Choose Your Fuel Source
Most generators use gasoline or propane, which each have advantages. Either way, you may need to install hoses or pumps to provide fuel to your generator. A large fuel tank gives you more time and freedom to roam, but can also take up a lot of space in a small trailer.
Pay Attention to Weight
Depending on the size of your travel trailer, adding a generator and fuel tanks can add up to a lot of weight, putting your vehicle over weight capacity for some roads and bridges.
Consider the Noise Level
Generators can be loud, and, depending on where they are located, can be disruptive for your quiet nights in nature. Choose a generator that runs more quietly, or consider adding sound-reducing insulation to the area where it is stored.
Consider How You Want to Start Your Generator
Many generator-ready travel trailers are already wired for remote start generators that turn on with the touch of a button.
Note that your RV batteries should not be regularly used to start a generator, because it can damage your vehicle battery over time.
How to Use a Generator with a Travel Trailer
Once you have chosen your generator, here is how to use it with your travel trailer:
Determine What Kind of Plug or Power Cord Your Trailer Has
Most travel trailers have a plug for external power to rig up a temporary power supply for a generator when needed.
These plugs are usually 30 amps, but not always. Review your owner's manual to find out, or look at the plug or the breaker panel, which generally list the amps.
Purchase a Plug For Your Trailer and Generator
Since most campsites offer 30 amp outlets, you may need more than one plug or adapter. Look for male/female plugs with the amps you need, and always choose high quality weather proof plugs.
For example, you may need a “15 amp male to 50 amp female” or a “30a 3 prong to 50a female.” You should stock up on a few of these, so that you can easily use power provided at campsites and other areas.
Note that you will again need to refer to the total wattage you expect your travel trailer to use, and make sure that your plugs and adapters are rated for these wattages.

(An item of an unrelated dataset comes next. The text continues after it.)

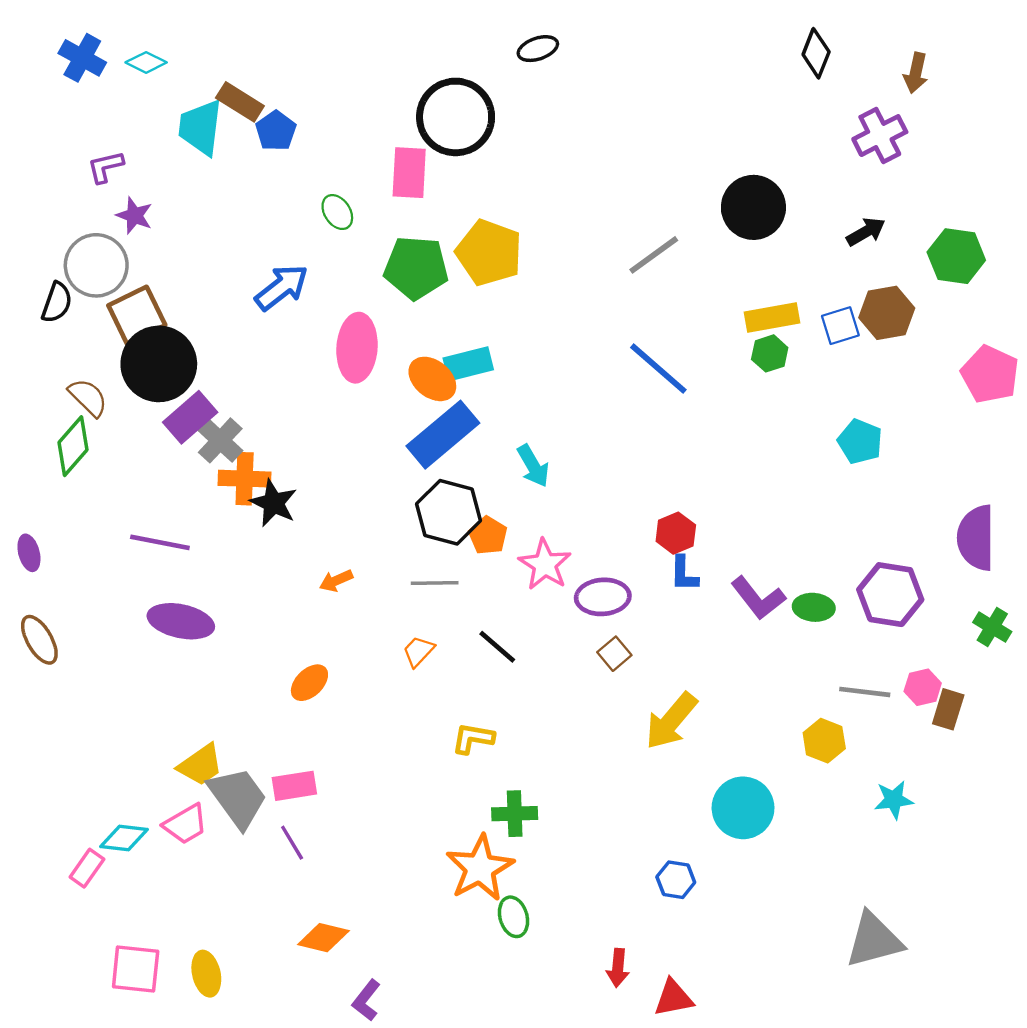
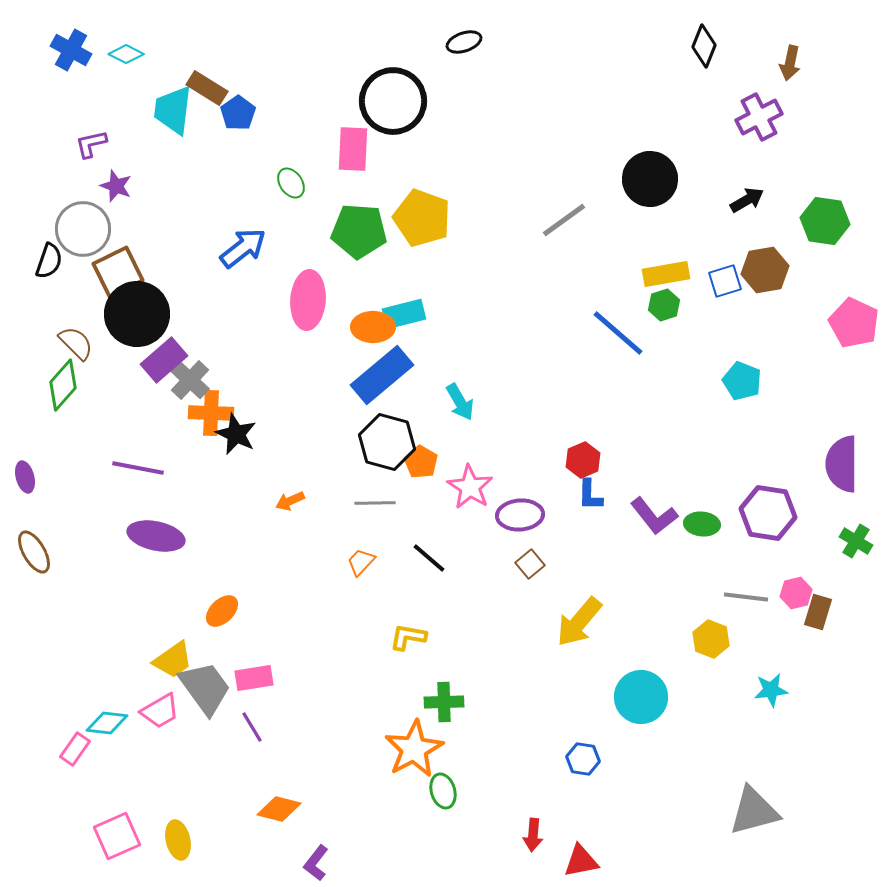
blue line: (658, 369) -> (618, 333), moved
orange ellipse: (432, 379) -> (373, 327), turned -39
orange ellipse: (309, 683) -> (222, 611), moved
pink square: (136, 969) -> (117, 836), turned -30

In fact, your watts are limited by the lowest amperage of your plugs and connectors (for example, if you use a 15a to 30a connector, you only have 15 amps to work with). Here's what to look for:
- Household outlets designed for 125 volts or 15 amps can carry up to 1,875 watts
- A 30 amp or 120 volt connection can carry up to 3,600 watts
- A 50 amp or 120 volt connection can carry up to 12,000 watts
Locate the Generator in a Well-Ventilated Area
Ventilation is the most important aspect of generator safety, and it's important to operate it in an area with ample air circulation, and direct the exhaust away from your (and other people's) campsite.
Make Sure the Generator is Grounded
Most generators come with a grounding rod and copper wire to help them operate more safely.
Plug in the generator, and then turn on your electric devices one by one.
Choosing a generator-ready travel trailer is the easiest way to use a generator with an RV.
This way you can avoid having to purchase any after-market upgrades and safely plug and play your appliances after hooking up your generator.
By making sure that you have the right size generator for all your temporary needs will help you enjoy your camping trips and life on the road. Once you've done that, the connection is easy.